The Django developers have worked hard to integrate Postgres full text search into the web framework’s ORM. Unfortunately, there are few quirks with the system, especially when working with JSON model fields. In this post, we’ll discuss those issues and how to work around them.
Search Lookup Versus SearchVector
If you have a simple Document
model class, such as:
class Document(models.Model):
title = models.CharField(default="")
body = models.CharField(default="")
You can perform a basic full text search of body
with:
Document.objects.filter(body__search="Example")
Which produces the SQL:
SELECT "document"."id", "document"."title", "document"."body"
FROM "document"
WHERE to_tsvector(COALESCE("document"."body", '')) @@ (plainto_tsquery('Example'));
The above will match any document containing the case insensitive word stem exampl
. This includes words such as examples
and EXAMPLING
.
To perform the above query, you’ll need to be using Postgres as your database. You also need to add django.contrib.postgres
to your INSTALLED_APPS
or you will receive a django.core.exceptions.FieldError: Unsupported lookup 'search'
error message when performing the above query.
To improve search results, you can implement ranking, weighting, and different languages using SearchVector
:
title_vector = SearchVector("title", config="French", weight="A")
body_vector = SearchVector("body", config="French", weight="B")
query = SearchQuery("Exemple", config="French")
results = (
Document.objects.annotate(
rank=SearchRank(title_vector + body_vector, query)
)
.filter(rank__gte=0.1)
.order_by("-rank")
)
If you’re changing the language, make sure to set the config for both SearchVector
and SearchQuery
. More features and examples are shown in the Django documentation for full text search.
JSON Fields
The previous examples used a model with CharField
content.

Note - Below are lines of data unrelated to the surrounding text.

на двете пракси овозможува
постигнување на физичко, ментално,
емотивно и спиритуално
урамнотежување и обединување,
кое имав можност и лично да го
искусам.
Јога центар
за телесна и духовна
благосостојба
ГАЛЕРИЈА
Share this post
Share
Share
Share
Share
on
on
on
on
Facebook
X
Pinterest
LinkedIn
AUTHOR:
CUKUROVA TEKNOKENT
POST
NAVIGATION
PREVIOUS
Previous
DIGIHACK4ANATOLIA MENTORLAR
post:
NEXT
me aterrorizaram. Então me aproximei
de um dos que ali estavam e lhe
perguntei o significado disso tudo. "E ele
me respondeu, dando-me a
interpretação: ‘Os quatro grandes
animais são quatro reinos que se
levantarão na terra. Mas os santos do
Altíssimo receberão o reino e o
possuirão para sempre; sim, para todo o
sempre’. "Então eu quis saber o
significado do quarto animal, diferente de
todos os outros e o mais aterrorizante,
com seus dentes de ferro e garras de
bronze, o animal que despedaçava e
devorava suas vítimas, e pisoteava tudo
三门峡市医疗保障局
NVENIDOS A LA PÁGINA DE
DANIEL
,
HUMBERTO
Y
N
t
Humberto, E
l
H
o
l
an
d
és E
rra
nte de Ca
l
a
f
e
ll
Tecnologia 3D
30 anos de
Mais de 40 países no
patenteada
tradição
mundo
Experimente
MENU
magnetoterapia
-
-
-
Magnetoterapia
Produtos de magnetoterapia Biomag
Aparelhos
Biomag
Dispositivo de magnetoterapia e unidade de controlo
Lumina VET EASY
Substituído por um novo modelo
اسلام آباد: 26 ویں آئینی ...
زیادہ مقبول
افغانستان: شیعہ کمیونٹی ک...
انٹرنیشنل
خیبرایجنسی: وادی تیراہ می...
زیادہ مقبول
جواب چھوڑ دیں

We could also put all those fields into a JSONfield
, allowing us to extend the Document
without additional migrations:
class Document(models.Model):
content = models.JSONField(default=dict)
For instance, by adding an author
field:
Document.objects.create(
content={
"title": "Example Title",
"author": "Myself",
"body": "The body of text that we would want to search.",
}
)
These fields can be filtered by using a double underscore __
path lookup such as:
Document.objects.filter(content__author="Myself")
The ORM translates this to a query using the ->
operator, which extracts the jsonb
object at the given key, and by casting the filter term to jsonb
before testing for a match:
SELECT "document"."id", "document"."content"
FROM "document"
WHERE ("document"."content" -> 'author') = '"Myself"'::JSONB;
Unfortunately, this lookup uses the same double underscore syntax as the first search
lookup we used before. Attempting a basic full text search with search
results in a nested JSON lookup using the #>
operator instead of the full text lookup we expected:
Document.objects.filter(content__body__search="Example")

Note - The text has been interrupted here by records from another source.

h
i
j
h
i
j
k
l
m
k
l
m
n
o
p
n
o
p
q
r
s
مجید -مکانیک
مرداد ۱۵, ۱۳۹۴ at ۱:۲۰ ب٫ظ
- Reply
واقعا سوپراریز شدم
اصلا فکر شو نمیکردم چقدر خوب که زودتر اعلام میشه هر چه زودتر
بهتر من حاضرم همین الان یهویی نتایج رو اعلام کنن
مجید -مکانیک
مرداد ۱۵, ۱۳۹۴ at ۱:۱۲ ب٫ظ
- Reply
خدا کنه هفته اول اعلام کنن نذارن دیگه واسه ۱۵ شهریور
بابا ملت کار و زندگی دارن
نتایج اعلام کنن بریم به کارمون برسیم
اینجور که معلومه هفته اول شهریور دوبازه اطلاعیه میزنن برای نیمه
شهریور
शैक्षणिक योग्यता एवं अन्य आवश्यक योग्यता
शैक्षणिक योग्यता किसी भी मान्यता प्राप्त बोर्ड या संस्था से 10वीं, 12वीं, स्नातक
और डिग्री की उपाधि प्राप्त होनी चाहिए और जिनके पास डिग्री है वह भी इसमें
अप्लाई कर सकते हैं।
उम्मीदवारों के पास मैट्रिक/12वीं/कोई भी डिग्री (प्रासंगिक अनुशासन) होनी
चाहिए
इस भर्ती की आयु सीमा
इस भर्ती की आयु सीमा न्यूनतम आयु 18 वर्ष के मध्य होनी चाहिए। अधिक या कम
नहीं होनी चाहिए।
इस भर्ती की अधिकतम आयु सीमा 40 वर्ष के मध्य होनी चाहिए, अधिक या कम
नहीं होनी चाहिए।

SELECT "document"."id", "document"."content"
FROM "document"
WHERE ("document"."content" #> '{body,search}') = '"Example"'::JSONB;
Thankfully, the above can be fixed with Django 4.2’s newly introduced KT
expression.
Document.objects.annotate(body=KT("content__body")).filter(body__search="Example")
A bit unwieldy, but it generates the SQL we expect:
SELECT "document"."id", "document"."content",
("document"."content" ->> 'body') AS "body"
FROM "document"
WHERE to_tsvector(coalesce(("document"."content" ->> 'body'), '')) @@ (plainto_tsquery('Example'));
Bad Tokenization
When using SearchVector
, it may appear that the KT
expression isn’t needed:
title_vector = SearchVector("content__title", weight="A")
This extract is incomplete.